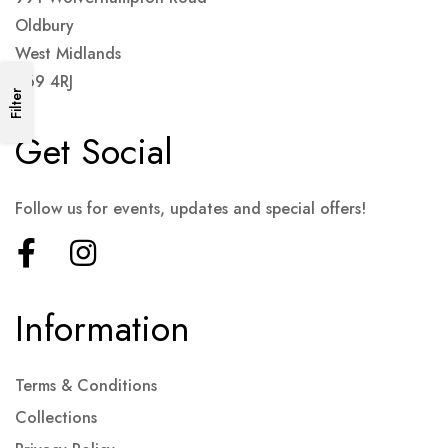
Oldbury
West Midlands
B69 4RJ
Filter
Get Social
Follow us for events, updates and special offers!
Information
Terms & Conditions
Collections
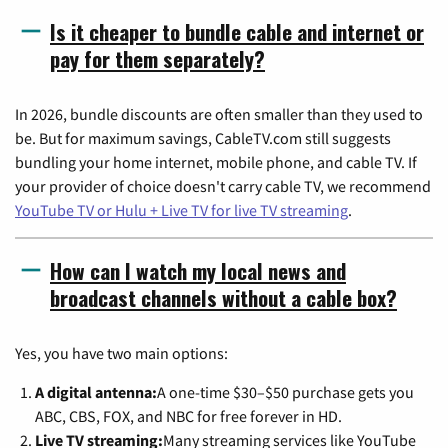
Is it cheaper to bundle cable and internet or
pay for them separately?
In 2026, bundle discounts are often smaller than they used to
be. But for maximum savings, CableTV.com still suggests
bundling your home internet, mobile phone, and cable TV. If
your provider of choice doesn't carry cable TV, we recommend
YouTube TV or Hulu + Live TV for live TV streaming
.
How can I watch my local news and
broadcast channels without a cable box?
Yes, you have two main options:
A digital antenna:
A one-time $30–$50 purchase gets you
ABC, CBS, FOX, and NBC for free forever in HD.
Live TV streaming:
Many streaming services like YouTube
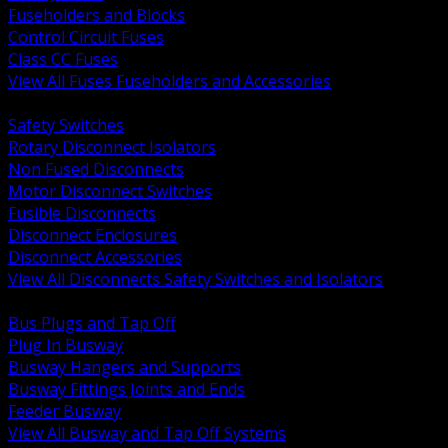
Fuseholders and Blocks
Control Circuit Fuses
Class CC Fuses
View All Fuses Fuseholders and Accessories
BACK
Safety Switches
Rotary Disconnect Isolators
Non Fused Disconnects
Motor Disconnect Switches
Fusible Disconnects
Disconnect Enclosures
Disconnect Accessories
View All Disconnects Safety Switches and Isolators
BACK
Bus Plugs and Tap Off
Plug In Busway
Busway Hangers and Supports
Busway Fittings Joints and Ends
Feeder Busway
View All Busway and Tap Off Systems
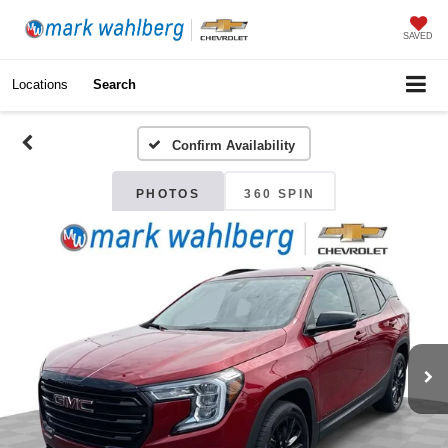
SAVED
Locations
Search
Confirm Availability
PHOTOS
360 SPIN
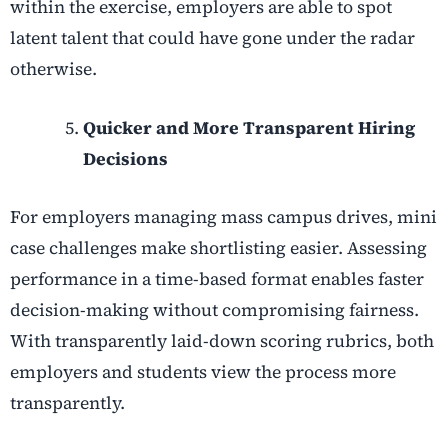
within the exercise, employers are able to spot
latent talent that could have gone under the radar
otherwise.
Quicker and More Transparent Hiring
Decisions
For employers managing mass campus drives, mini
case challenges make shortlisting easier. Assessing
performance in a time-based format enables faster
decision-making without compromising fairness.
With transparently laid-down scoring rubrics, both
employers and students view the process more
transparently.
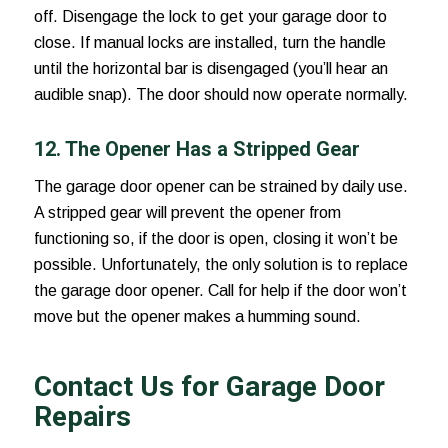
off. Disengage the lock to get your garage door to
close. If manual locks are installed, turn the handle
until the horizontal bar is disengaged (you’ll hear an
audible snap). The door should now operate normally.
12. The Opener Has a Stripped Gear
The garage door opener can be strained by daily use.
A stripped gear will prevent the opener from
functioning so, if the door is open, closing it won’t be
possible. Unfortunately, the only solution is to replace
the garage door opener. Call for help if the door won’t
move but the opener makes a humming sound.
Contact Us for Garage Door
Repairs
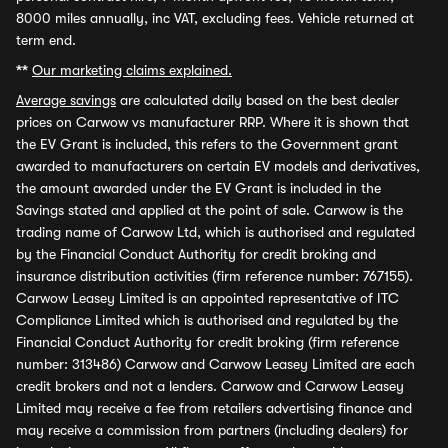
8000 miles annually, inc VAT, excluding fees. Vehicle returned at
term end.
**
Our marketing claims explained.
Average savings
are calculated daily based on the best dealer
prices on Carwow vs manufacturer RRP. Where it is shown that
the EV Grant is included, this refers to the Government grant
awarded to manufacturers on certain EV models and derivatives,
the amount awarded under the EV Grant is included in the
Savings stated and applied at the point of sale. Carwow is the
trading name of Carwow Ltd, which is authorised and regulated
by the Financial Conduct Authority for credit broking and
insurance distribution activities (firm reference number: 767155).
Carwow Leasey Limited is an appointed representative of ITC
Compliance Limited which is authorised and regulated by the
Financial Conduct Authority for credit broking (firm reference
number: 313486) Carwow and Carwow Leasey Limited are each
credit brokers and not a lenders. Carwow and Carwow Leasey
Limited may receive a fee from retailers advertising finance and
may receive a commission from partners (including dealers) for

--------------------

**THE PROBLEM**
When you reach the line holding "Carwow Leasey Limited is" in the records above, begin reproducing exactly, stop after the line holding "number: 313486) Carwow", and output nothing else.

**ANSWER TO THIS TASK**
Carwow Leasey Limited is an appointed representative of ITC
Compliance Limited which is authorised and regulated by the
Financial Conduct Authority for credit broking (firm reference
number: 313486) Carwow and Carwow Leasey Limited are each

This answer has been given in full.